What is needed is a faithful copy of all the entries, with no pictures in it.

[Transcribed page contents]
= Beginning of Section =

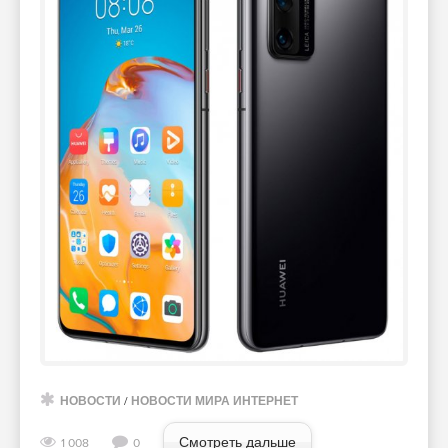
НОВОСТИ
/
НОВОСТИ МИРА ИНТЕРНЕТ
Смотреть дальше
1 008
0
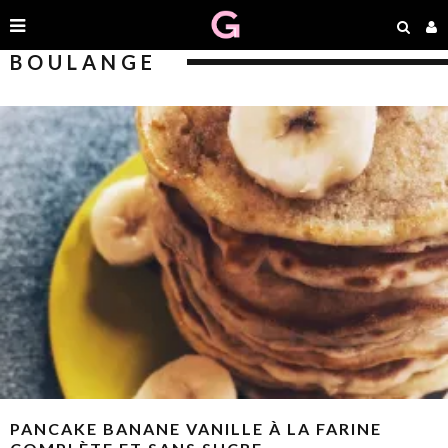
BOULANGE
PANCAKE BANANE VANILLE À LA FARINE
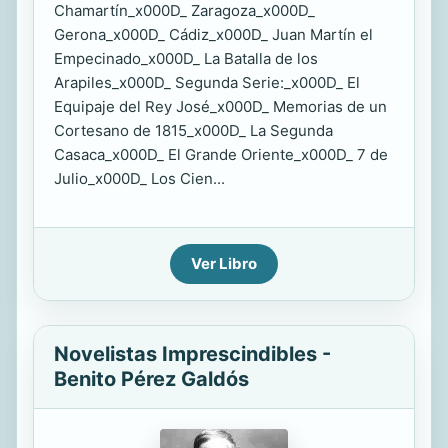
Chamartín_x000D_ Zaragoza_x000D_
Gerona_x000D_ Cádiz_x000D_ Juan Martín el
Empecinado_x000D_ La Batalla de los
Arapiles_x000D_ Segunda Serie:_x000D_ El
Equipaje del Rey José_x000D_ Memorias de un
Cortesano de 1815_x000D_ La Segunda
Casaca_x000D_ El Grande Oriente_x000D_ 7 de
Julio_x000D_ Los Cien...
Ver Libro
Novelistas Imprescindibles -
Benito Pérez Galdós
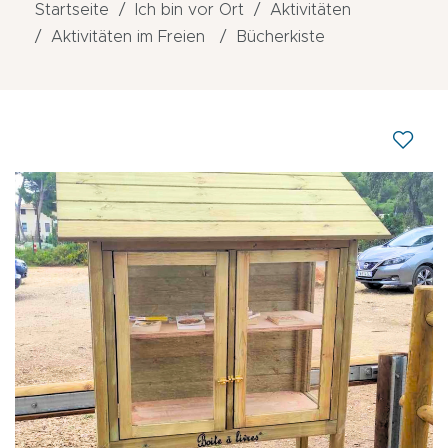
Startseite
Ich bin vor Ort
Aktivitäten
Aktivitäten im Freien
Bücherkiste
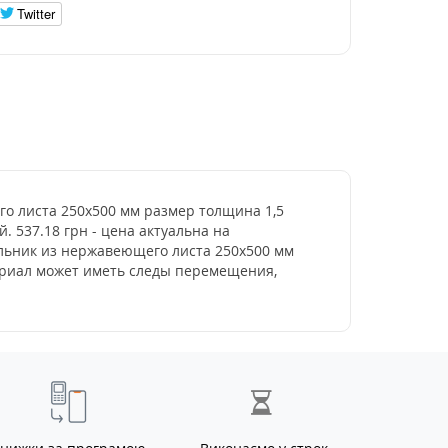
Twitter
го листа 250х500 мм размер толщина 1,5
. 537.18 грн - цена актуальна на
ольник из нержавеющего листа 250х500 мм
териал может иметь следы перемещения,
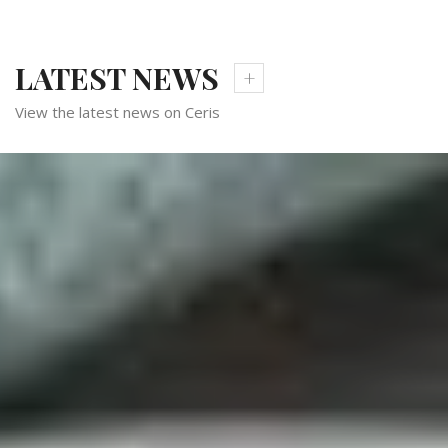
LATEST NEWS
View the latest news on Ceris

= End of Section =

» **Answer for this exercise**
НОВОСТИ
/
НОВОСТИ МИРА ИНТЕРНЕТ
Смотреть дальше
1 008
0
BOULANGE
PANCAKE BANANE VANILLE À LA FARINE
Chamartín_x000D_ Zaragoza_x000D_
Gerona_x000D_ Cádiz_x000D_ Juan Martín el
Empecinado_x000D_ La Batalla de los
Arapiles_x000D_ Segunda Serie:_x000D_ El
Equipaje del Rey José_x000D_ Memorias de un
Cortesano de 1815_x000D_ La Segunda
Casaca_x000D_ El Grande Oriente_x000D_ 7 de
Julio_x000D_ Los Cien...
Ver Libro
Novelistas Imprescindibles -
Benito Pérez Galdós
Startseite
Ich bin vor Ort
Aktivitäten
Aktivitäten im Freien
Bücherkiste
Twitter
го листа 250х500 мм размер толщина 1,5
. 537.18 грн - цена актуальна на
ольник из нержавеющего листа 250х500 мм
териал может иметь следы перемещения,
LATEST NEWS
View the latest news on Ceris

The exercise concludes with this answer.